**EXERCISE OBJECTIVE**
Filter these entries down to the lines that hold the word "Soni", and show each of them.

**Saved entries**
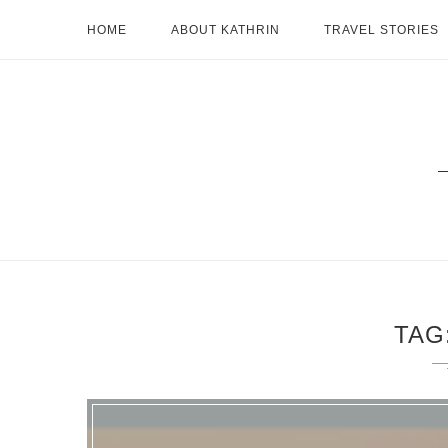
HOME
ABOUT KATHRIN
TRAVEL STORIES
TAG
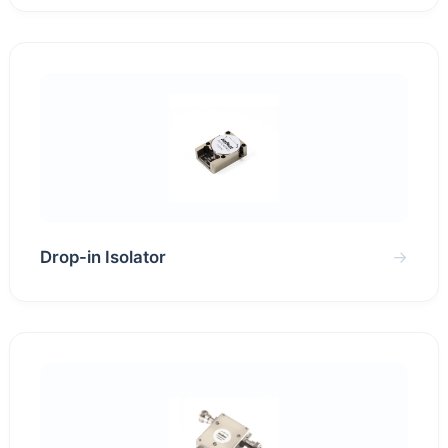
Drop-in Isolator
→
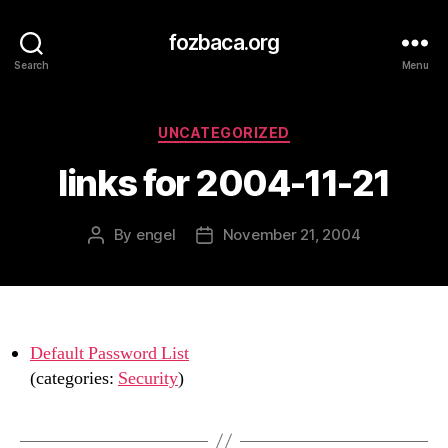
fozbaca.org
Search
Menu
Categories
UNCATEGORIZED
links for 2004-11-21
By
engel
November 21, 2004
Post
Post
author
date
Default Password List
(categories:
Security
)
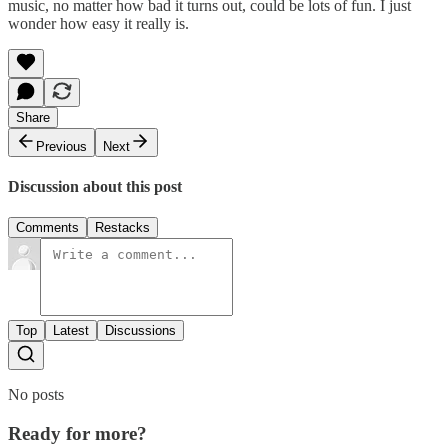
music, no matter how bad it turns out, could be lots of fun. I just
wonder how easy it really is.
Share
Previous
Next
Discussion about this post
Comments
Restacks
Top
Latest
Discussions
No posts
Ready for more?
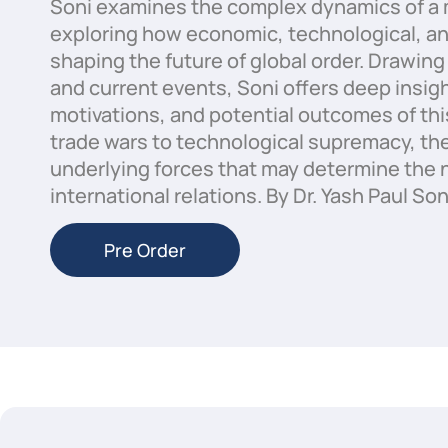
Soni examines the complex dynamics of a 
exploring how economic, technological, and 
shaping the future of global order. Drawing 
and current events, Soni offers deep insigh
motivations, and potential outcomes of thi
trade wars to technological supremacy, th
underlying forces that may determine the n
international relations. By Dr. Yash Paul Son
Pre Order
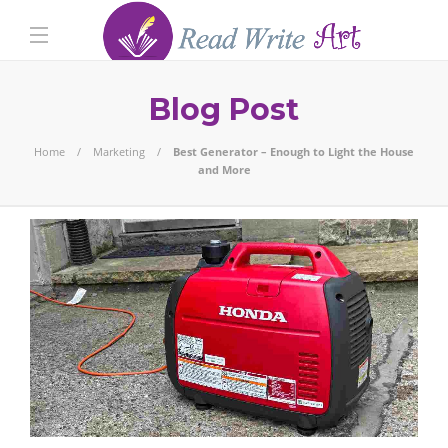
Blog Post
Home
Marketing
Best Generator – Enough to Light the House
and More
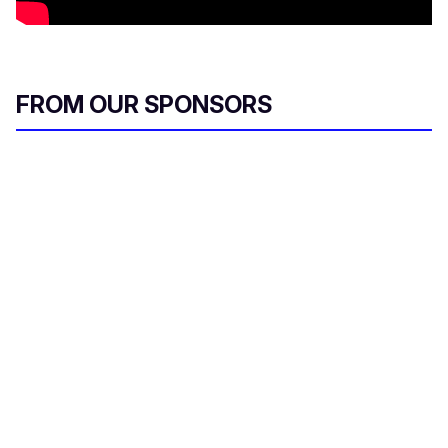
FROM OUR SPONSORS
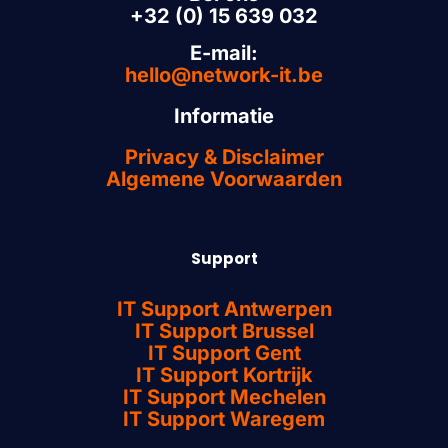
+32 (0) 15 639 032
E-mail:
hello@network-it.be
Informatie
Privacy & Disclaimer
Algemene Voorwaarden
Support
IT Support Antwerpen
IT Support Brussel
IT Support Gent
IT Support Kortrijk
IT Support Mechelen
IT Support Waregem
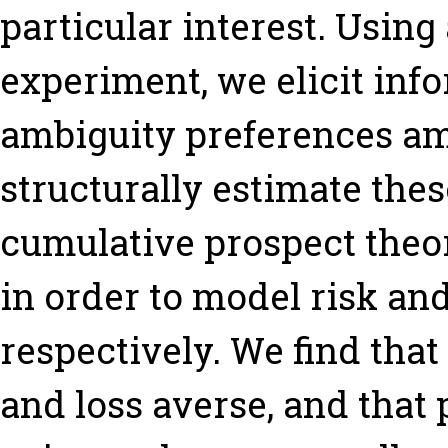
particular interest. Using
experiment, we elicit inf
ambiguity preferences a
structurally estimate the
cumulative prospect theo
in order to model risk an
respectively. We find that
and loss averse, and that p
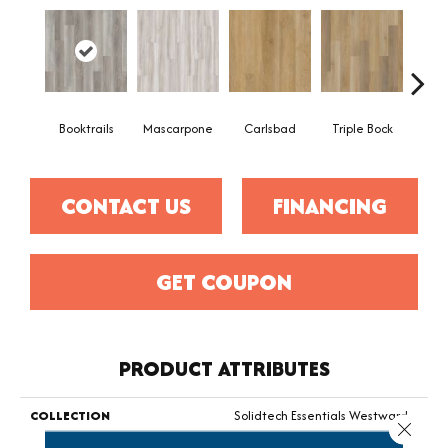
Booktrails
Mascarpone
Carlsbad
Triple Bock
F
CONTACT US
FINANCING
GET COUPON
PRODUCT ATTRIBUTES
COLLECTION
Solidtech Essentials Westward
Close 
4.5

**SOLUTION FOR THIS TASK**
Soni examines the complex dynamics of a 
and current events, Soni offers deep insigh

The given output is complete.